Na época tecnológica de nossos dias outros dons são acrescentados como sonoplastia, informática, transmissões via satélite e assim por diante. Quanta tecnologia está à disposição da igreja e o Espirito Santo está capacitando pessoas para trabalhar com cada uma delas.
Quando se realiza algum evangelismo via satélite, por trás do pregador está um exército de técnicos trabalhando, cada um dentro de sua área, para que a pregação alcance o maior número de pessoas possível ao redor do mundo. Não esquecendo que antes da data prevista este exército já está ativo preparando o caminho para que o evento transcorra sem qualquer interferência.
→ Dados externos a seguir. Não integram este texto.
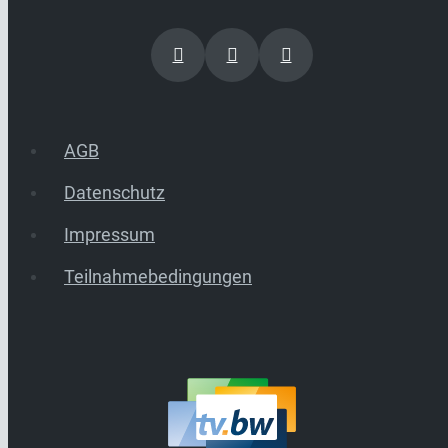
AGB
Datenschutz
Impressum
Teilnahmebedingungen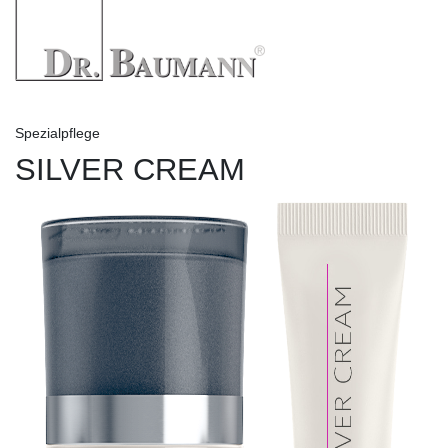
Spezialpflege
SILVER CREAM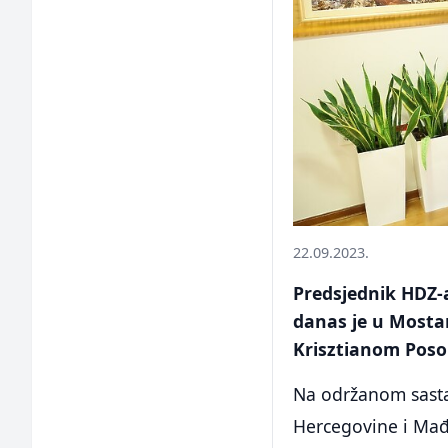
22.09.2023.
Predsjednik HDZ-
danas je u Most
Krisztianom Pos
Na održanom sasta
Hercegovine i Mađ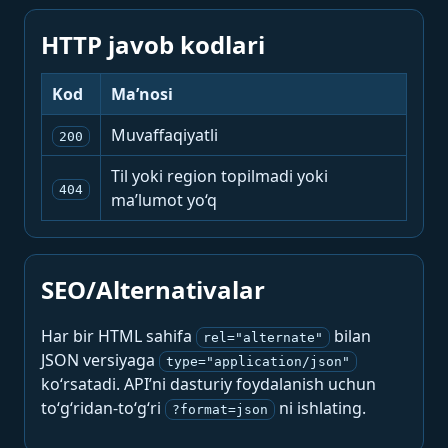
HTTP javob kodlari
Kod
Ma’nosi
Muvaffaqiyatli
200
Til yoki region topilmadi yoki
404
ma’lumot yo‘q
SEO/Alternativalar
Har bir HTML sahifa
bilan
rel="alternate"
JSON versiyaga
type="application/json"
ko‘rsatadi. API’ni dasturiy foydalanish uchun
to‘g‘ridan-to‘g‘ri
ni ishlating.
?format=json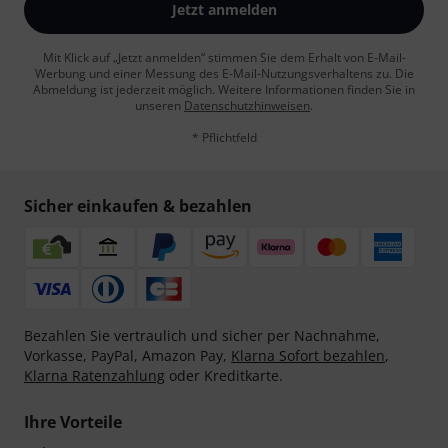
Jetzt anmelden
Mit Klick auf „Jetzt anmelden“ stimmen Sie dem Erhalt von E-Mail-
Werbung und einer Messung des E-Mail-Nutzungsverhaltens zu. Die
Abmeldung ist jederzeit möglich. Weitere Informationen finden Sie in
unseren
Datenschutzhinweisen
.
* Pflichtfeld
Sicher einkaufen & bezahlen
Bezahlen Sie vertraulich und sicher per Nachnahme,
Vorkasse, PayPal, Amazon Pay,
Klarna Sofort bezahlen
,
Klarna Ratenzahlung
oder Kreditkarte.
Ihre Vorteile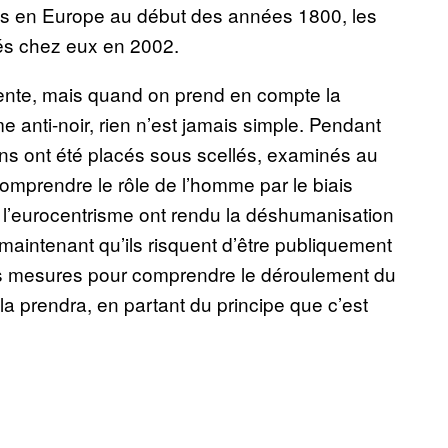
vés en Europe au début des années 1800, les
és chez eux en 2002.
dente, mais quand on prend en compte la
e anti-noir, rien n’est jamais simple. Pendant
ains ont été placés sous scellés, examinés au
mprendre le rôle de l’homme par le biais
 et l’eurocentrisme ont rendu la déshumanisation
maintenant qu’ils risquent d’être publiquement
s mesures pour comprendre le déroulement du
a prendra, en partant du principe que c’est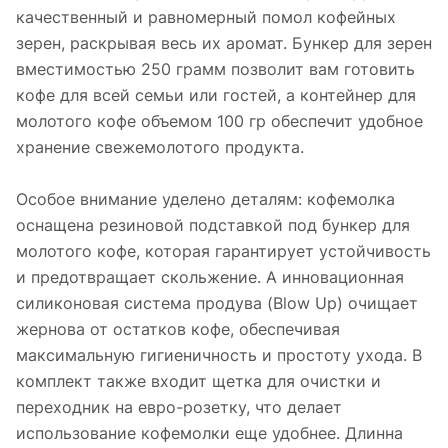
качественный и равномерный помол кофейных
зерен, раскрывая весь их аромат. Бункер для зерен
вместимостью 250 грамм позволит вам готовить
кофе для всей семьи или гостей, а контейнер для
молотого кофе объемом 100 гр обеспечит удобное
хранение свежемолотого продукта.
Особое внимание уделено деталям: кофемолка
оснащена резиновой подставкой под бункер для
молотого кофе, которая гарантирует устойчивость
и предотвращает скольжение. А инновационная
силиконовая система продува (Blow Up) очищает
жернова от остатков кофе, обеспечивая
максимальную гигиеничность и простоту ухода. В
комплект также входит щетка для очистки и
переходник на евро-розетку, что делает
использование кофемолки еще удобнее. Длинна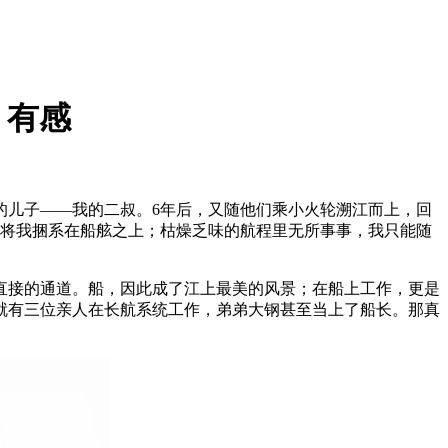
》有感
儿子——我的二叔。6年后，又随他们乘小火轮溯江而上，回
绳将我捆系在船舷之上；枯燥乏味的航程里无所事事，我只能随
直接的通道。船，因此成了江上最美的风景；在船上工作，更是
就有三位亲人在长航系统工作，弟弟大钢甚至当上了船长。那真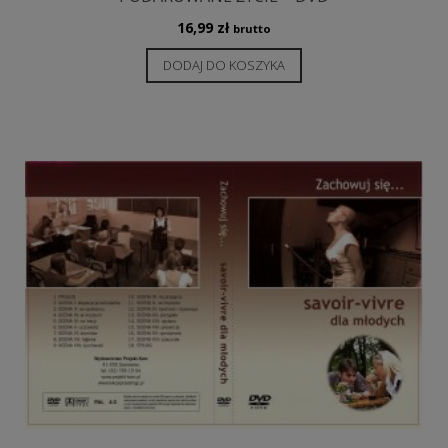
16,99
zł
brutto
DODAJ DO KOSZYKA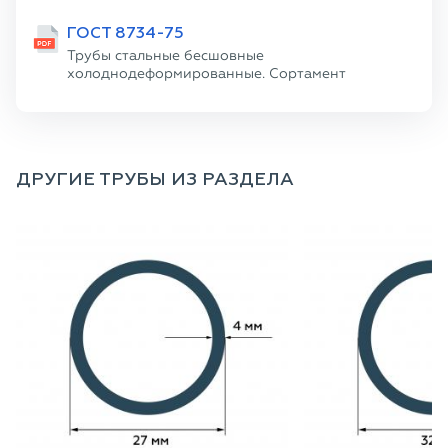
ГОСТ 8734-75
Трубы стальные бесшовные
холоднодеформированные. Сортамент
ДРУГИЕ ТРУБЫ ИЗ РАЗДЕЛА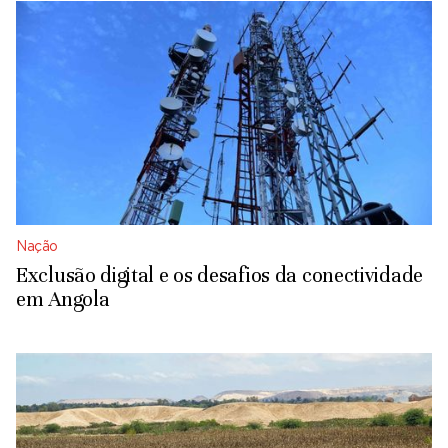
Nação
Exclusão digital e os desafios da conectividade
em Angola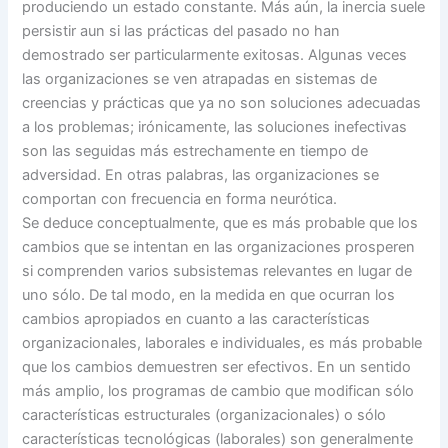
produciendo un estado constante. Más aún, la inercia suele
persistir aun si las prácticas del pasado no han
demostrado ser particularmente exitosas. Algunas veces
las organizaciones se ven atrapadas en sistemas de
creencias y prácticas que ya no son soluciones adecuadas
a los problemas; irónicamente, las soluciones inefectivas
son las seguidas más estrechamente en tiempo de
adversidad. En otras palabras, las organizaciones se
comportan con frecuencia en forma neurótica.
Se deduce conceptualmente, que es más probable que los
cambios que se intentan en las organizaciones prosperen
si comprenden varios subsistemas relevantes en lugar de
uno sólo. De tal modo, en la medida en que ocurran los
cambios apropiados en cuanto a las características
organizacionales, laborales e individuales, es más probable
que los cambios demuestren ser efectivos. En un sentido
más amplio, los programas de cambio que modifican sólo
características estructurales (organizacionales) o sólo
características tecnológicas (laborales) son generalmente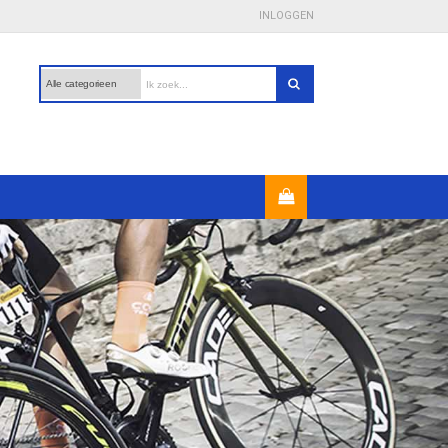
INLOGGEN
Veilig betalen
- met iDeal, PayPal en creditcard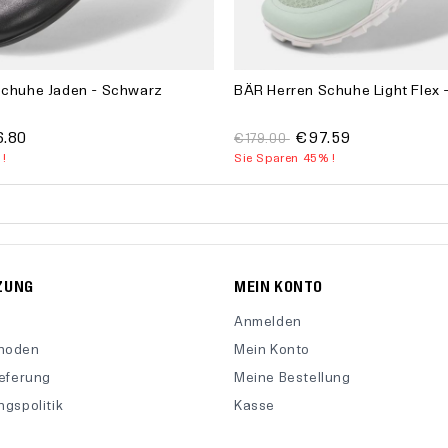
Schuhe Jaden - Schwarz
BÄR Herren Schuhe Light Flex 
.80
€97.59
€179.00
 !
Sie Sparen 45% !
ZUNG
MEIN KONTO
Anmelden
hoden
Mein Konto
ieferung
Meine Bestellung
gspolitik
Kasse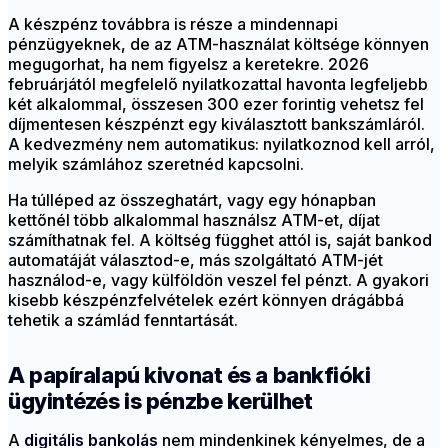
A készpénz továbbra is része a mindennapi
pénzügyeknek, de az ATM-használat költsége könnyen
megugorhat, ha nem figyelsz a keretekre. 2026
februárjától megfelelő nyilatkozattal havonta legfeljebb
két alkalommal, összesen 300 ezer forintig vehetsz fel
díjmentesen készpénzt egy kiválasztott bankszámláról.
A kedvezmény nem automatikus: nyilatkoznod kell arról,
melyik számlához szeretnéd kapcsolni.
Ha túlléped az összeghatárt, vagy egy hónapban
kettőnél több alkalommal használsz ATM-et, díjat
számíthatnak fel. A költség függhet attól is, saját bankod
automatáját választod-e, más szolgáltató ATM-jét
használod-e, vagy külföldön veszel fel pénzt. A gyakori
kisebb készpénzfelvételek ezért könnyen drágábbá
tehetik a számlád fenntartását.
A papíralapú kivonat és a bankfióki
ügyintézés is pénzbe kerülhet
A
digitális bankolás
nem mindenkinek kényelmes, de a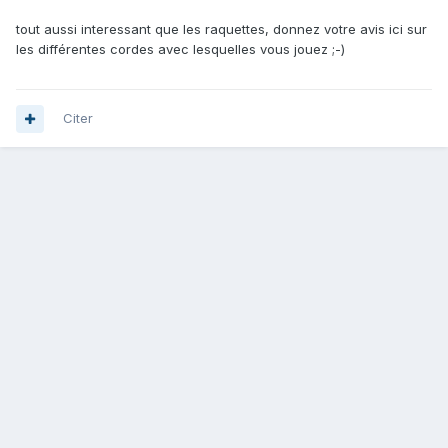
tout aussi interessant que les raquettes, donnez votre avis ici sur
les différentes cordes avec lesquelles vous jouez ;-)
Citer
Alguns pontos são imprescindíveis para que uma igreja local tenha sucesso no evangelismo e no testemunho. Entre eles podemos salientar consagração, entusiasmo, alegria, desprendimento e amor a Cristo e ao nosso próximo. Um cristianismo fictício trará prejuízos ao invés de benefícios para a pregação do evangelho.
Vivemos em um momento solene quando o destino de milhões depende de nossa inteira dedicação ao trabalho de evangelizar e testemunhar. “Se já houve tempo em que precisássemos da guia especial do Espírito Santo, esse é agora. Necessitamos de consagração completa. Já é bem tempo de havermos dado ao mundo uma demonstração do poder de Deus em nossa própria vida e ministério” (A Igreja remanescente, p 79).
Quinta
Deus não nos chamou para vivermos apenas de brisa. Todo chamado vem acompanhado de uma responsabilidade. O Espírito Santo não nos capacita para alimentar o nosso egocentrismo. Tudo deve ser feito com humildade e com um único proposito: enaltecer o nome de Deus. “Todos devem ser cooperadores de Deus. O próprio eu não deve tornar-se preeminente. O Senhor confiou talentos e capacidades a cada pessoa, e aqueles que são mais favorecidos de oportunidades e privilégios para ouvir a voz do Espírito estão sob a mais pesada responsabilidade para com Deus” (E Recebereis Poder - Meditação, p. 273).
O tempo de Deus é limitado. Em breve ele expirará e chegara o momento de prestar conta de nossa mordomia. “Aproxima-se a hora em que os que desperdiçaram o tempo e as oportunidades se lamentarão de não haverem buscado a Deus. Ele vos concedeu a faculdade do raciocínio, e quer que a useis para vós mesmos e para a Sua obra. Quer que trabalheis para Ele com zelo nas igrejas. Quer que organizeis reuniões para as pessoas que não pertencem à igreja, de maneira que aprendam as verdades desta última mensagem de advertência. Lugares há onde sereis recebidos com júbilo, onde as almas vos agradecerão por terdes acorrido em sua ajuda. Oxalá vos ajude Deus a dedicar-vos como nunca o haveis feito ainda” (Testemunhos Seletos volume 3, p 341).
Conclusão
Os dons são ministrados para a edificação da igreja, o corpo de Cristo e Deus espera que façamos uso prudente dos mesmos. Que privilégio é o nosso. E que responsabilidade isso nos impõe.